Proactive actions respect quiet hours (default 10 PM - 7 AM) and rate limits.
Any Input Source
(Discord / REST API / Email / Webhooks / Future interfaces)
|
v
+--[ Agent Core ]------+
| |
| Security Layer |-----> Rate Limiting / Prompt Injection Defense
| |
| Router |-----> Intent Classification
| |
| Inference Broker |-----> LLM Providers (your choice):
| | Local: Ollama (Llama 3.1 8B / 3.2 1B)
| | Cloud: Gemini / Claude / OpenAI
+--------+-+-----------+
| |
+----+ +----+
| |
v v
Skills Memory
(Gmail, (Qdrant + PostgreSQL)
GitHub, AES-256-GCM encrypted
Tasks,
Calendar, Observation Pipeline
Profile) (passive learning)
|
v
Heartbeat Scheduler
(proactive actions)
Six Docker services orchestrate the full stack:
| Service | Role |
|---|---|
bot |
Agent core -- input gateway, security, routing, inference |
skills |
REST API for Gmail, GitHub, tasks, calendar, profiles, heartbeat |
qdrant |
Vector database for semantic memory search |
postgres |
Relational storage for user data, profiles, trust scores, and audit logs |
ollama |
Local LLM inference (Llama 3.1 8B for generation, nomic-embed-text for embeddings) |
ollama-router |
Dedicated routing container (Llama 3.2 1B for fast query classification) |
You control which providers handle which tasks. The system supports mixing local and cloud inference:
| Provider | Models | Typical Use | Cost |
|---|---|---|---|
| Ollama (local) | Llama 3.1 8B, Llama 3.2 1B | Privacy-sensitive operations, routing | Free |
| Gemini | 2.5 Flash | Simple queries, classification | Free tier available |
| Claude | Sonnet 4.5 | Complex reasoning, code generation | Paid |
| OpenAI | GPT-5.2 | Alternative complex reasoning | Paid |
Without cloud API keys, Zetherion runs entirely on local Ollama models. Add cloud providers when you want more capability for specific task types.
| Section | What You'll Find |
|---|---|
| User Guide | Getting started, commands reference, Gmail setup, GitHub integration |
| Technical | Architecture deep-dive, Docker configuration, security model, API reference |
| Development | Dev environment setup, running 3,000+ tests, CI/CD pipeline |
| Project | Roadmap, design decisions, contribution opportunities |
| Requirement | Notes |
|---|---|
| Docker Desktop 4.0+ | All services run containerized -- no local Python install needed for running |
| Discord bot token | Free to create at discord.com/developers -- the first supported input source |
| Gemini API key | Optional -- enables cloud inference via Google AI Studio (free tier available) |
| Anthropic API key | Optional -- enables Claude Sonnet 4.5 for complex reasoning tasks |
| OpenAI API key | Optional -- enables GPT-5.2 as an alternative reasoning provider |
The only hard requirement beyond Docker is a Discord bot token (as the first input interface). All LLM providers are optional -- Ollama provides fully local inference out of the box.

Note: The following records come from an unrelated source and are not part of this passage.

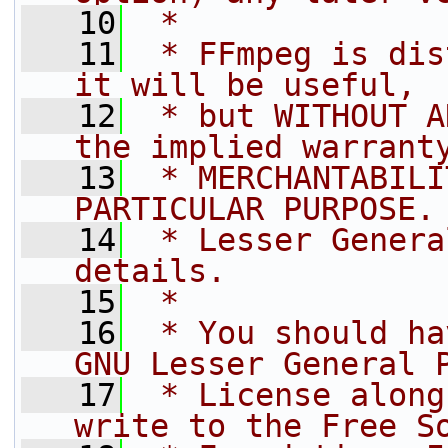
   10
 *
   11
 * FFmpeg is dis
it will be useful,
   12
 * but WITHOUT A
the implied warrant
   13
 * MERCHANTABILI
PARTICULAR PURPOSE.
   14
 * Lesser Genera
details.
   15
 *
   16
 * You should ha
GNU Lesser General 
   17
 * License along
write to the Free S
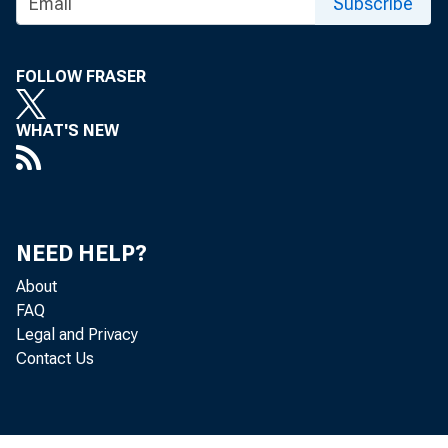
Subscribe
FOLLOW FRASER
WHAT'S NEW
NEED HELP?
About
FAQ
Legal and Privacy
Contact Us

Contributions are welcome. The codebase maintains 93%+ coverage across 89 test files, so the bar for new contributions is straightforward -- write tests, pass CI, and follow the existing patterns. See the development guide for environment setup and testing instructions.
If you have ideas for new input interfaces, skills, LLM provider integrations, or security improvements, open an issue to discuss before submitting a PR.
This project is licensed under the MIT License.
Built for people who want an AI assistant that respects their privacy and works on their terms.